As a matter of judicial interpretation, Texas Gulf Sulphur construed federal securities laws to realize Congress's "broad remedial design", and interpreted section 10(b) as a "catchall." Justice Rehnquist later criticized this approach in Blue Chip Stamps v. Manor Drug Stores, where he famously criticized securities law developments as "a judicial oak which has grown from little more than a legislative acorn."

== Relevance ==
=== Importance at the time ===
The Texas Gulf Sulphur decision represented the first time a federal court held that insider trading violated federal securities laws. The SEC in Cady, Roberts & Co. (1961) had extensively treated insider trading and set out the "disclose or abstain rule", but as an agency opinion, it did not have precedential value in federal courts. After the Second Circuit issued its opinion, the Supreme Court declined review.
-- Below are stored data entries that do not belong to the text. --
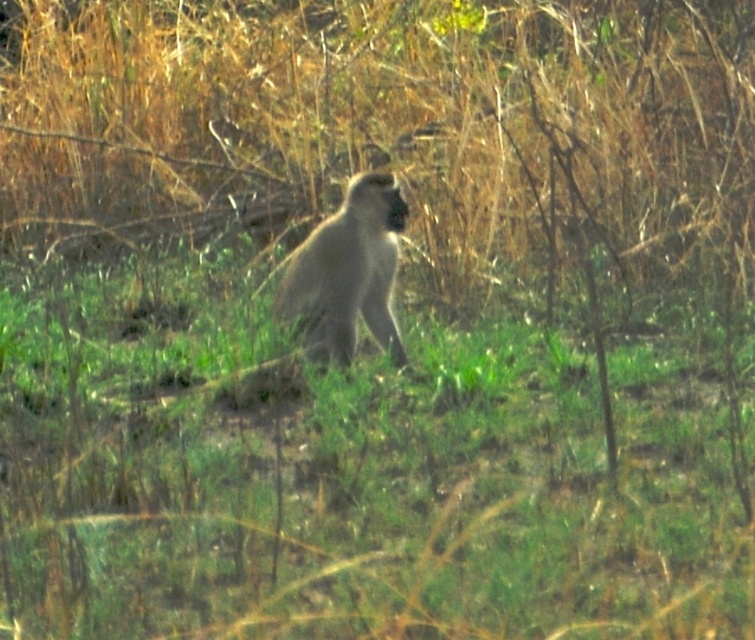 Question: Which object is farther from the camera taking this photo?

Choices:
 (A) green grassy at center
 (B) gray fur monkey at center

Answer: (B)

Question: Which point is farther from the camera taking this photo?

Choices:
 (A) (378, 320)
 (B) (63, 548)

Answer: (A)

Question: Is green grassy at center to the left of gray fur monkey at center from the viewer's perspective?

Choices:
 (A) no
 (B) yes

Answer: (A)

Question: Which point is closer to the camera?

Choices:
 (A) green grassy at center
 (B) gray fur monkey at center

Answer: (A)

Question: Can you confirm if green grassy at center is positioned above gray fur monkey at center?

Choices:
 (A) no
 (B) yes

Answer: (A)

Question: Is green grassy at center behind gray fur monkey at center?

Choices:
 (A) yes
 (B) no

Answer: (B)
Absent controlling Supreme Court rulings on the issues, Texas Gulf Sulphur became the "pre-eminent insider trading rule" for the next decade.

=== Later treatment of Texas Gulf Sulphur by courts ===

Over the years, the Supreme Court addressed many of the Second Circuit's holdings, rejecting some and adopting others. In Chiarella v. United States (1980), the Court rejected the rule that anyone with material inside information must disclose or abstain from trading. Instead, the Court held that a fiduciary or similar relationship between the parties to a transaction was needed for this duty to apply. While Texas Gulf Sulphur held that material information included facts which "in reasonable and objective contemplation might" affect a company's stock price, the Supreme Court in TSC Industries, Inc. v. Northway, Inc. (1976) set the standard at whether "a reasonable shareholder would consider it important." Rejecting Texas Gulf Sulphur's negligence standard for 10b-5 violations, the Court required "scienter" be shown. On the other hand, the Supreme Court followed Texas Gulf Sulphur in broadly construing the "in construction with" element. In addition, the Court endorsed Texas Gulf Sulphur's "probability-magnitude test" as a factor for determining materiality in Basic, Inc. v. Levinson (1988).

=== Continued relevance ===
Texas Gulf Sulphur has been called "perhaps the most important federal case under the U.S. securities law." Certain of its holdings remain good law today. In addition, the "price impact" test the court used to determine materiality has been adopted in jurisdictions outside the U.S.